-------- Extracted material
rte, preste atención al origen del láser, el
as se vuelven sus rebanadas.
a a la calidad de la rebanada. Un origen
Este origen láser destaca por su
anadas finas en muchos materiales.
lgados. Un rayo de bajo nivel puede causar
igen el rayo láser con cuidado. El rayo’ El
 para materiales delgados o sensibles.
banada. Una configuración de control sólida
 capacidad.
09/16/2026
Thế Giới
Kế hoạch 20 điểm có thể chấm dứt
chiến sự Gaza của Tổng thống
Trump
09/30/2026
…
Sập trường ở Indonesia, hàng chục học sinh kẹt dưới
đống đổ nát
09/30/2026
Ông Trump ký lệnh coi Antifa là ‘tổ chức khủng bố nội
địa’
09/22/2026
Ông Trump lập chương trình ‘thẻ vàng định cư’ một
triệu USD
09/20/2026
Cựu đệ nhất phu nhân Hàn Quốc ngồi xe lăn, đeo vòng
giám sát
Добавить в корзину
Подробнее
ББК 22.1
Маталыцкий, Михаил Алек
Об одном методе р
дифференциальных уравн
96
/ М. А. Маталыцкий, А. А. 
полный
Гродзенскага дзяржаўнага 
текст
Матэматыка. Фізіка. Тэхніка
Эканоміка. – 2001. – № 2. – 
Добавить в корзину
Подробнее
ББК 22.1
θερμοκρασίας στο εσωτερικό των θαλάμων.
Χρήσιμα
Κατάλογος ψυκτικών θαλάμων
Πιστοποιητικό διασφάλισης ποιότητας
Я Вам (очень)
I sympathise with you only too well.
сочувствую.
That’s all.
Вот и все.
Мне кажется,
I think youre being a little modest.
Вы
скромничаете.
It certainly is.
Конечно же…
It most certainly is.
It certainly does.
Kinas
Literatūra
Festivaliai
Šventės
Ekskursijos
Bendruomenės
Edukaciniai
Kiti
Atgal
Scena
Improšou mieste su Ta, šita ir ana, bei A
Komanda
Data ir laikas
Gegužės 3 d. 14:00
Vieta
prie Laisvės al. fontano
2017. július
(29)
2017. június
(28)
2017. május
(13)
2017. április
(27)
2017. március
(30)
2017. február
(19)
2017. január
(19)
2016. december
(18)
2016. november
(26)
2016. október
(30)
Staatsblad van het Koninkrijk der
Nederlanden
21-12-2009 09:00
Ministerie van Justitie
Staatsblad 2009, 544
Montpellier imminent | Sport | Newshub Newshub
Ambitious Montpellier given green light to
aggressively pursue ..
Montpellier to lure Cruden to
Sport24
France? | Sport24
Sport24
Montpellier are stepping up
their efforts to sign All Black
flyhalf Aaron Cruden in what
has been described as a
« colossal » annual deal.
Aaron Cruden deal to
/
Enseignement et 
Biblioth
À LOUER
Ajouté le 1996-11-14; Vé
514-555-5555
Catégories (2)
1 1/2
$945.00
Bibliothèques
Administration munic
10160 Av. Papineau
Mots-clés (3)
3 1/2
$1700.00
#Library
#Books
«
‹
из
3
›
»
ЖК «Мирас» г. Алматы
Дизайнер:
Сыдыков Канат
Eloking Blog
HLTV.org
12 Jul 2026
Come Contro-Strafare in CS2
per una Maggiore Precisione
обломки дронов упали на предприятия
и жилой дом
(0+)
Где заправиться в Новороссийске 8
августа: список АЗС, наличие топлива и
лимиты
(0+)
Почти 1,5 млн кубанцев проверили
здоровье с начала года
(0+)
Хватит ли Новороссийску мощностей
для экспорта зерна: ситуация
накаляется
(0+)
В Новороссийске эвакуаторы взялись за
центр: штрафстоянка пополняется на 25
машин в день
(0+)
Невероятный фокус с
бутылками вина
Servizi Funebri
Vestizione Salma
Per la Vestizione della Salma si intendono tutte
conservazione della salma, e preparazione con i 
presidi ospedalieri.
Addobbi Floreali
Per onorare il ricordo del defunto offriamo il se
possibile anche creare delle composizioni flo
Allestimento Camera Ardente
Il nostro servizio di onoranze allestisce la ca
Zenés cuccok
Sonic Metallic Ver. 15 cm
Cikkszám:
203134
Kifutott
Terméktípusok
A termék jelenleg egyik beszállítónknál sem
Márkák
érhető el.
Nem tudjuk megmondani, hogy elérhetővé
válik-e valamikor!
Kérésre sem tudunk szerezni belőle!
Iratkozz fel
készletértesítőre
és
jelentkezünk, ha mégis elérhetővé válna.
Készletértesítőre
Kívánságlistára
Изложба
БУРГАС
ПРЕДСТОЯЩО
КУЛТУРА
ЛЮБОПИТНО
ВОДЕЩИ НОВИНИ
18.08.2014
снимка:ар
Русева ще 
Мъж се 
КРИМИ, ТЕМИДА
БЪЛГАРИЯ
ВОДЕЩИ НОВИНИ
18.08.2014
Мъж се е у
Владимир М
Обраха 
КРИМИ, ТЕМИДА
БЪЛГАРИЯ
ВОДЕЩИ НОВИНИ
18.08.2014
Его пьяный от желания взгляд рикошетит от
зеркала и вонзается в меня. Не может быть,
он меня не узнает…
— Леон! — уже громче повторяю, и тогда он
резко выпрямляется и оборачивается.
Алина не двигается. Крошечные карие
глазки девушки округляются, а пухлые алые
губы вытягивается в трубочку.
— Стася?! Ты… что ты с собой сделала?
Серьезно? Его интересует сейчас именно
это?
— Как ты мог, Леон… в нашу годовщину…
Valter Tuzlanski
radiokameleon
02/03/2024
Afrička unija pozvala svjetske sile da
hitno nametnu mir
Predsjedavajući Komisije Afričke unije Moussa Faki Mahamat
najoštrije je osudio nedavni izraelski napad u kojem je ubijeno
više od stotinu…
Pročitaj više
----------------
▶ _What to do_
Every record above should be copied exactly.

▶ _Solution to this exercise_
rte, preste atención al origen del láser, el
as se vuelven sus rebanadas.
a a la calidad de la rebanada. Un origen
Este origen láser destaca por su
anadas finas en muchos materiales.
lgados. Un rayo de bajo nivel puede causar
igen el rayo láser con cuidado. El rayo’ El
 para materiales delgados o sensibles.
banada. Una configuración de control sólida
 capacidad.
09/16/2026
Thế Giới
Kế hoạch 20 điểm có thể chấm dứt
chiến sự Gaza của Tổng thống
Trump
09/30/2026
…
Sập trường ở Indonesia, hàng chục học sinh kẹt dưới
đống đổ nát
09/30/2026
Ông Trump ký lệnh coi Antifa là ‘tổ chức khủng bố nội
địa’
09/22/2026
Ông Trump lập chương trình ‘thẻ vàng định cư’ một
triệu USD
09/20/2026
Cựu đệ nhất phu nhân Hàn Quốc ngồi xe lăn, đeo vòng
giám sát
Добавить в корзину
Подробнее
ББК 22.1
Маталыцкий, Михаил Алек
Об одном методе р
дифференциальных уравн
96
/ М. А. Маталыцкий, А. А. 
полный
Гродзенскага дзяржаўнага 
текст
Матэматыка. Фізіка. Тэхніка
Эканоміка. – 2001. – № 2. – 
Добавить в корзину
Подробнее
ББК 22.1
θερμοκρασίας στο εσωτερικό των θαλάμων.
Χρήσιμα
Κατάλογος ψυκτικών θαλάμων
Πιστοποιητικό διασφάλισης ποιότητας
Я Вам (очень)
I sympathise with you only too well.
сочувствую.
That’s all.
Вот и все.
Мне кажется,
I think youre being a little modest.
Вы
скромничаете.
It certainly is.
Конечно же…
It most certainly is.
It certainly does.
Kinas
Literatūra
Festivaliai
Šventės
Ekskursijos
Bendruomenės
Edukaciniai
Kiti
Atgal
Scena
Improšou mieste su Ta, šita ir ana, bei A
Komanda
Data ir laikas
Gegužės 3 d. 14:00
Vieta
prie Laisvės al. fontano
2017. július
(29)
2017. június
(28)
2017. május
(13)
2017. április
(27)
2017. március
(30)
2017. február
(19)
2017. január
(19)
2016. december
(18)
2016. november
(26)
2016. október
(30)
Staatsblad van het Koninkrijk der
Nederlanden
21-12-2009 09:00
Ministerie van Justitie
Staatsblad 2009, 544
Montpellier imminent | Sport | Newshub Newshub
Ambitious Montpellier given green light to
aggressively pursue ..
Montpellier to lure Cruden to
Sport24
France? | Sport24
Sport24
Montpellier are stepping up
their efforts to sign All Black
flyhalf Aaron Cruden in what
has been described as a
« colossal » annual deal.
Aaron Cruden deal to
/
Enseignement et 
Biblioth
À LOUER
Ajouté le 1996-11-14; Vé
514-555-5555
Catégories (2)
1 1/2
$945.00
Bibliothèques
Administration munic
10160 Av. Papineau
Mots-clés (3)
3 1/2
$1700.00
#Library
#Books
«
‹
из
3
›
»
ЖК «Мирас» г. Алматы
Дизайнер:
Сыдыков Канат
Eloking Blog
HLTV.org
12 Jul 2026
Come Contro-Strafare in CS2
per una Maggiore Precisione
обломки дронов упали на предприятия
и жилой дом
(0+)
Где заправиться в Новороссийске 8
августа: список АЗС, наличие топлива и
лимиты
(0+)
Почти 1,5 млн кубанцев проверили
здоровье с начала года
(0+)
Хватит ли Новороссийску мощностей
для экспорта зерна: ситуация
накаляется
(0+)
В Новороссийске эвакуаторы взялись за
центр: штрафстоянка пополняется на 25
машин в день
(0+)
Невероятный фокус с
бутылками вина
Servizi Funebri
Vestizione Salma
Per la Vestizione della Salma si intendono tutte
conservazione della salma, e preparazione con i 
presidi ospedalieri.
Addobbi Floreali
Per onorare il ricordo del defunto offriamo il se
possibile anche creare delle composizioni flo
Allestimento Camera Ardente
Il nostro servizio di onoranze allestisce la ca
Zenés cuccok
Sonic Metallic Ver. 15 cm
Cikkszám:
203134
Kifutott
Terméktípusok
A termék jelenleg egyik beszállítónknál sem
Márkák
érhető el.
Nem tudjuk megmondani, hogy elérhetővé
válik-e valamikor!
Kérésre sem tudunk szerezni belőle!
Iratkozz fel
készletértesítőre
és
jelentkezünk, ha mégis elérhetővé válna.
Készletértesítőre
Kívánságlistára
Изложба
БУРГАС
ПРЕДСТОЯЩО
КУЛТУРА
ЛЮБОПИТНО
ВОДЕЩИ НОВИНИ
18.08.2014
снимка:ар
Русева ще 
Мъж се 
КРИМИ, ТЕМИДА
БЪЛГАРИЯ
ВОДЕЩИ НОВИНИ
18.08.2014
Мъж се е у
Владимир М
Обраха 
КРИМИ, ТЕМИДА
БЪЛГАРИЯ
ВОДЕЩИ НОВИНИ
18.08.2014
Его пьяный от желания взгляд рикошетит от
зеркала и вонзается в меня. Не может быть,
он меня не узнает…
— Леон! — уже громче повторяю, и тогда он
резко выпрямляется и оборачивается.
Алина не двигается. Крошечные карие
глазки девушки округляются, а пухлые алые
губы вытягивается в трубочку.
— Стася?! Ты… что ты с собой сделала?
Серьезно? Его интересует сейчас именно
это?
— Как ты мог, Леон… в нашу годовщину…
Valter Tuzlanski
radiokameleon
02/03/2024
Afrička unija pozvala svjetske sile da
hitno nametnu mir
Predsjedavajući Komisije Afričke unije Moussa Faki Mahamat
najoštrije je osudio nedavni izraelski napad u kojem je ubijeno
više od stotinu…
Pročitaj više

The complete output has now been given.